Ok, this makes me scratch my head.  There are usually bonus points here because the servant character has no textual reason for this loyalty.  At some point the household hired this person on, or this person appeared with the household.  Often when the master character was under the age of majority (and thus not contractually or ethically responsible for the possibly coercive nature of the relationship, right?).  And then the loyalty to a child card is played to explain the servant's continued presence in the household.

And this asian character's sole place in the narrative is to dispense Eastern Wisdom.  Usually this involves either fighting or meditation techniques.  Sometimes it may be magical techniques (in a paranormal), or it could be some piece of medical information.  Does your romance novel lead have syphilis?  The asian servant has a medical cure!  Does your romance novel lead need to overcome a debilitating drug addiction?  The asian servant can teach you special meditation techniques!  Does your romance novel lead need to fight off larger attackers?  The asian servant can teach you special fighting techniques!

Blech.

The frustrating part is, to me, that a lot of this comes from sort of a compromise approach to historical accuracy.  The author of the story is doing several admirable things - wanting to acknowledge the drug addictions, STDs, and violence of the time period where their story is set.  And also to acknowledge that in an era of massive international trade, there certainly were folks from China, India, Japan, and probably every minor island of the Idonesian archipelago hanging out in England at some point, if only during a ship stop over.
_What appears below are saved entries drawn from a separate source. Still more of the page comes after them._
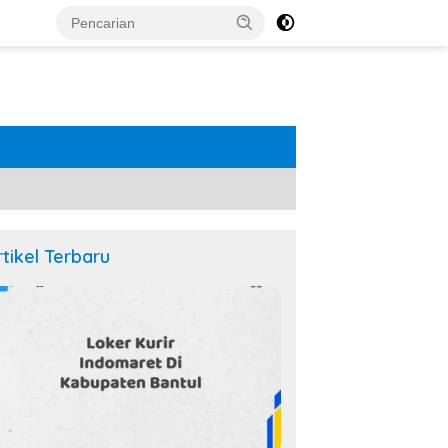
rtikel Terbaru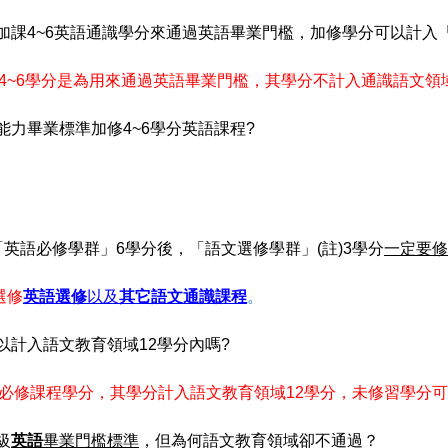
加課
4~6
英語通識學分來通過英語畢業門檻，加修學分可以計入
4~6
學分是為用來通過英語畢業門檻，其學分不計入通識語文領
能力畢業標準加修
4~6
學分英語課程
?
「英語必修學群」
6
學分後，「語文選修學群」
(
註
)
3
學分
一定要修
選修
英語選修
以及
其它語文通識課程
。
以計入語文教育領域
12
學分內嗎
?
必修課程學分，其學分計入語文教育領域
12
學分，未修習學分可
級
英語
畢業門檻標準
，但為何語文教育領域卻不通過？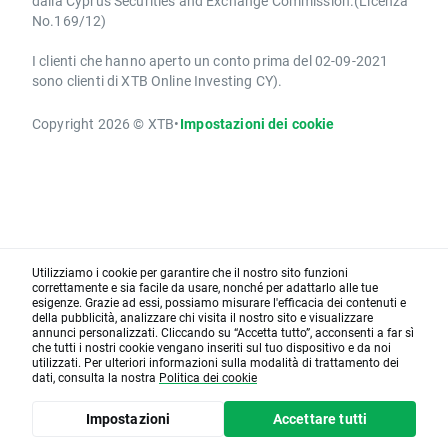
dalla Cyprus Securities and Exchange Commission.(Licenza
No.169/12)
I clienti che hanno aperto un conto prima del 02-09-2021
sono clienti di XTB Online Investing CY).
Copyright 2026 © XTB
•
Impostazioni dei cookie
Utilizziamo i cookie per garantire che il nostro sito funzioni
correttamente e sia facile da usare, nonché per adattarlo alle tue
esigenze. Grazie ad essi, possiamo misurare l'efficacia dei contenuti e
della pubblicità, analizzare chi visita il nostro sito e visualizzare
annunci personalizzati. Cliccando su “Accetta tutto”, acconsenti a far sì
che tutti i nostri cookie vengano inseriti sul tuo dispositivo e da noi
utilizzati. Per ulteriori informazioni sulla modalità di trattamento dei
dati, consulta la nostra
Politica dei cookie
Impostazioni
Accettare tutti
But somehow it all goes wrong in the writing process.  I didn't used to notice these characters much, but that was before I started reading a lot of history of the East Indian companies and all.  Now my brain looks at characters in romance novels in a bit of a different way.  I actually prefer the historical novels that just completely ignore the larger world and where all that money is coming from, because so far I haven't read many compromise solutions that I like.  It's pretty hard to white wash the sources of imperial wealth in a historical novel, and most of the attempts don't hold up.

There are, actually, a few writers who have managed to use the trope without totally making me throw books against the walls.
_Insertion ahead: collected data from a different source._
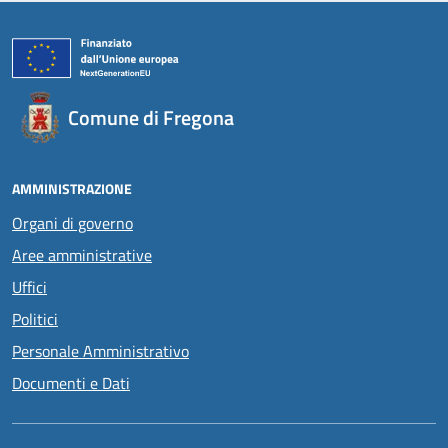
Comune di Fregona
AMMINISTRAZIONE
Organi di governo
Aree amministrative
Uffici
Politici
Personale Amministrativo
Documenti e Dati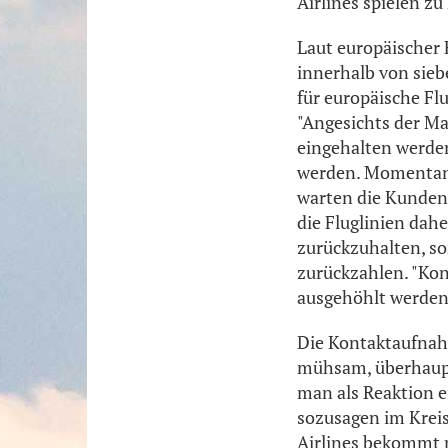
Airlines spielen zu
Laut europäischer 
innerhalb von sieb
für europäische Flu
"Angesichts der Mas
eingehalten werden
werden. Momentan 
warten die Kunden 
die Fluglinien dah
zurückzuhalten, s
zurückzahlen. "Kon
ausgehöhlt werden"
Die Kontaktaufnahme
mühsam, überhaupt 
man als Reaktion e
sozusagen im Kreis
Airlines bekommt m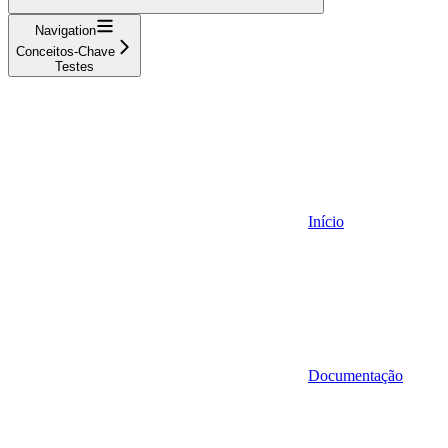
Navigation
Conceitos-Chave
Testes
Início
Documentação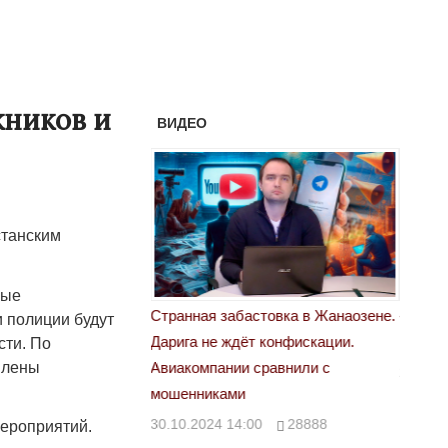
кников и
ВИДЕО
станским
ные
астовка в Жанаозене.
«Новый Казахстан не говорит всей
Лондон
 полиции будут
т конфискации.
правды»
сти. По
28.10.
плены
 сравнили с
29.10.2024 09:00
39623
00
28888
ероприятий.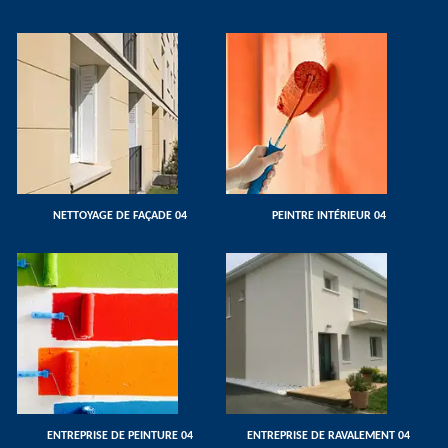
NETTOYAGE DE FAÇADE 04
PEINTRE INTÉRIEUR 04
ENTREPRISE DE PEINTURE 04
ENTREPRISE DE RAVALEMENT 04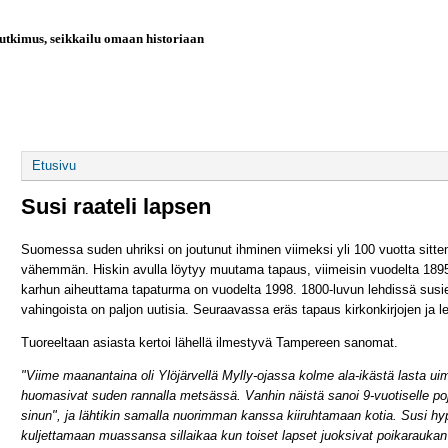
utkimus, seikkailu omaan historiaan
AIKAJANA
OHJELMISTOT
SUKUPUUT
LIN
Olet täällä
Etusivu
Susi raateli lapsen
Suomessa suden uhriksi on joutunut ihminen viimeksi yli 100 vuotta sitte
vähemmän. Hiskin avulla löytyy muutama tapaus, viimeisin vuodelta 1895
karhun aiheuttama tapaturma on vuodelta 1998. 1800-luvun lehdissä susie
vahingoista on paljon uutisia. Seuraavassa eräs tapaus kirkonkirjojen ja l
Tuoreeltaan asiasta kertoi lähellä ilmestyvä Tampereen sanomat.
"Viime maanantaina oli Ylöjärvellä Mylly-ojassa kolme ala-ikästä lasta u
huomasivat suden rannalla metsässä. Vanhin näistä sanoi 9-vuotiselle pojal
sinun", ja lähtikin samalla nuorimman kanssa kiiruhtamaan kotia. Susi hyp
kuljettamaan muassansa sillaikaa kun toiset lapset juoksivat poikaraukan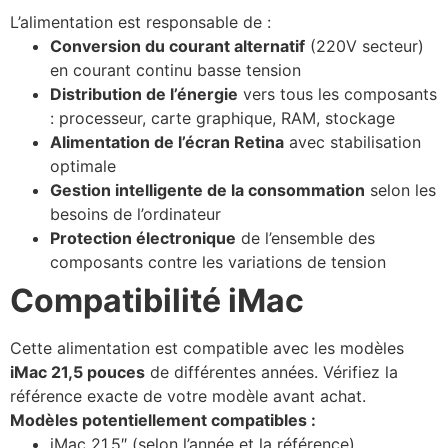
L’alimentation est responsable de :
Conversion du courant alternatif
(220V secteur)
en courant continu basse tension
Distribution de l’énergie
vers tous les composants
: processeur, carte graphique, RAM, stockage
Alimentation de l’écran Retina
avec stabilisation
optimale
Gestion intelligente de la consommation
selon les
besoins de l’ordinateur
Protection électronique
de l’ensemble des
composants contre les variations de tension
Compatibilité iMac
Cette alimentation est compatible avec les modèles
iMac 21,5 pouces
de différentes années. Vérifiez la
référence exacte de votre modèle avant achat.
Modèles potentiellement compatibles :
iMac 21,5″ (selon l’année et la référence)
Things they did - even 1 item from this list is enough to help a lot.

1) Give your asian servant character a love interest.  Especially if your character is a guy.  The idea of asian men as sexless is one of those stereotypes we don't want or need to perpetuate in fiction.  If your character is a girl, consider having the love interest not be a rich white guy who likes her because she's so feminine.  Nuff said on that one.  The world already has one Madame Butterfly, and we don't need another.

2) Give your character a quest beyond supporting the hero in their moment of adversity.  I.e., the reason this person came along on the difficult dangerous sea voyage to England where they didn't speak the language fluently and risked death and jail?  It should really really involve at least some aspect beyond "make life easier for the hero/heroine".  Maybe they're looking for a lost family member.  Maybe they want revenge on a local noble who displaced their whole family.  If you've done the research, there are PLENTY of things you could come up with here.  Maybe they're mixed race and want to get to know their other parent who ditched them when returning to the all-white upper crust of England at the time.

3) Make the character not a servant.  This is probably the easiest one.  Stories I've read where the white upper crust brit seeks out this asian character who is an autonomous person (a professional, a local medic, something) start out from a much better place.  I tend to assume that public business folk have their own lives.  Not so much with servants.

I can't think of more right off, but I'm sure they exist.  Others that come to mind (make the relationship between hero and servant fraught and dangerous) make it hard to have the kind of extremely sympathetic hero/heroine that romance conventions demand.  But enough with the sexless asian house servants and their unique wisdom, k?  It is not a good way to add depth to your romance historical world.  Thanks.